Among the records that follow, set down only the lines from the one containing "Histoire du Musée" to the one containing "eis conflitos de interesse.", both included, exactly.

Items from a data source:
.....
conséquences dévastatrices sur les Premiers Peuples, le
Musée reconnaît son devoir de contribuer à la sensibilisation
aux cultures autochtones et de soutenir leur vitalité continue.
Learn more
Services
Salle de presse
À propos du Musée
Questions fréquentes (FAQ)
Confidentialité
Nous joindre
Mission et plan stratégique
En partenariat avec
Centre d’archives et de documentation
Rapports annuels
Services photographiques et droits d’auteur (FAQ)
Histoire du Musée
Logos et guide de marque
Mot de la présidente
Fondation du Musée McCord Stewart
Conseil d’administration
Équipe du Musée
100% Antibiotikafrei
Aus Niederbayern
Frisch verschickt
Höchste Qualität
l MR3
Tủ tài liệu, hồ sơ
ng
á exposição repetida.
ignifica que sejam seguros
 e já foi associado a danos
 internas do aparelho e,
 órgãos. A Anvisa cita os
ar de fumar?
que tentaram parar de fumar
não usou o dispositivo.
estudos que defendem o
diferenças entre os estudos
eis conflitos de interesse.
.....
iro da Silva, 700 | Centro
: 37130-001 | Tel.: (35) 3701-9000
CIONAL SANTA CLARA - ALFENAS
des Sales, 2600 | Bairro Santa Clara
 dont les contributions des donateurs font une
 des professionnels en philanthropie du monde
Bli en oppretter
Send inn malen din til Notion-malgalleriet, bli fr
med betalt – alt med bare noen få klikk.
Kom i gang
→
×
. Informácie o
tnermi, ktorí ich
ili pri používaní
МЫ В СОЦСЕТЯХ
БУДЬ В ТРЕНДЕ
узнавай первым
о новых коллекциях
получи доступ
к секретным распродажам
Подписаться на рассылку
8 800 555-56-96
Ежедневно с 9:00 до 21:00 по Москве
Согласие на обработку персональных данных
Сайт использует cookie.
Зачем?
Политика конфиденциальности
.....
> _EXERCISE RESULT_
Histoire du Musée
Logos et guide de marque
Mot de la présidente
Fondation du Musée McCord Stewart
Conseil d’administration
Équipe du Musée
100% Antibiotikafrei
Aus Niederbayern
Frisch verschickt
Höchste Qualität
l MR3
Tủ tài liệu, hồ sơ
ng
á exposição repetida.
ignifica que sejam seguros
 e já foi associado a danos
 internas do aparelho e,
 órgãos. A Anvisa cita os
ar de fumar?
que tentaram parar de fumar
não usou o dispositivo.
estudos que defendem o
diferenças entre os estudos
eis conflitos de interesse.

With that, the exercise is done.